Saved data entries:
########################################
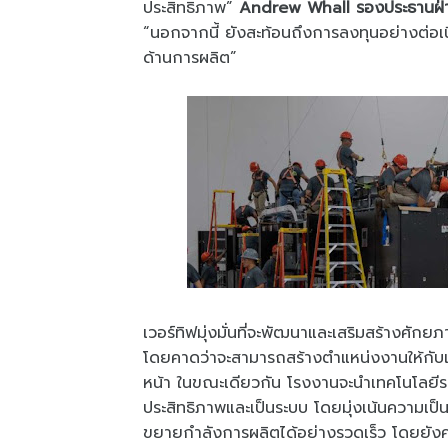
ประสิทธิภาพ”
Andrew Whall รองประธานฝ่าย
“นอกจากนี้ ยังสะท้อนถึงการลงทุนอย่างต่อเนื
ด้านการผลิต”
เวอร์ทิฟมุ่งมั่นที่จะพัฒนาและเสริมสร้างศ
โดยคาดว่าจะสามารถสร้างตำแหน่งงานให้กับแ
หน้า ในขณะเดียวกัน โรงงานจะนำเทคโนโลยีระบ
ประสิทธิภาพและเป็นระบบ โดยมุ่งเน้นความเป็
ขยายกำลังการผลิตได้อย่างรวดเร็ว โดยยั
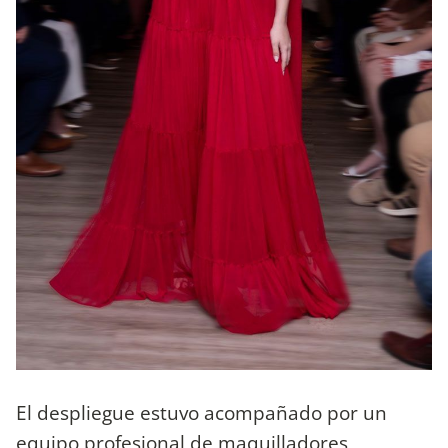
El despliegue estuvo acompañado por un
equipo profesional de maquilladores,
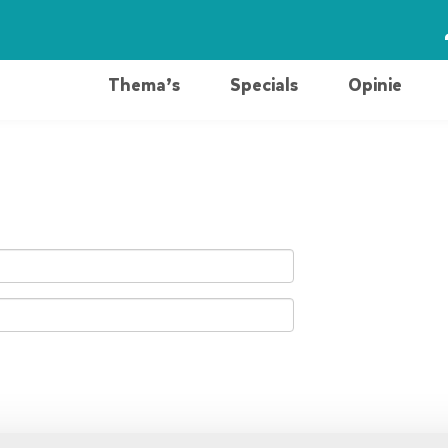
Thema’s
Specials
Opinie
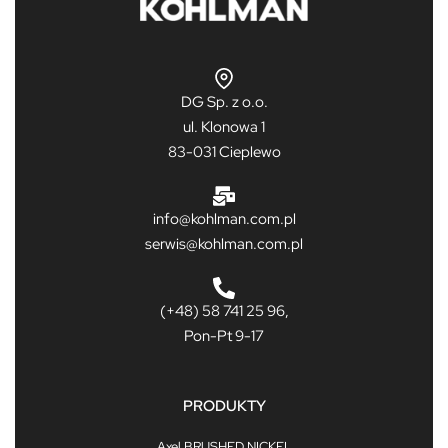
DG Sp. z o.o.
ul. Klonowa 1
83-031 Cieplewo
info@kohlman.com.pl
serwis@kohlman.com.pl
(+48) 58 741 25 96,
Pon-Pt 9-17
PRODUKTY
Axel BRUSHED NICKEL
########################################
Where does the string "ประส" appear in the records above? Return every line that holds it.

### Answer to this task:
ประสิทธิภาพ”
ประสิทธิภาพและเป็นระบบ โดยมุ่งเน้นความเป็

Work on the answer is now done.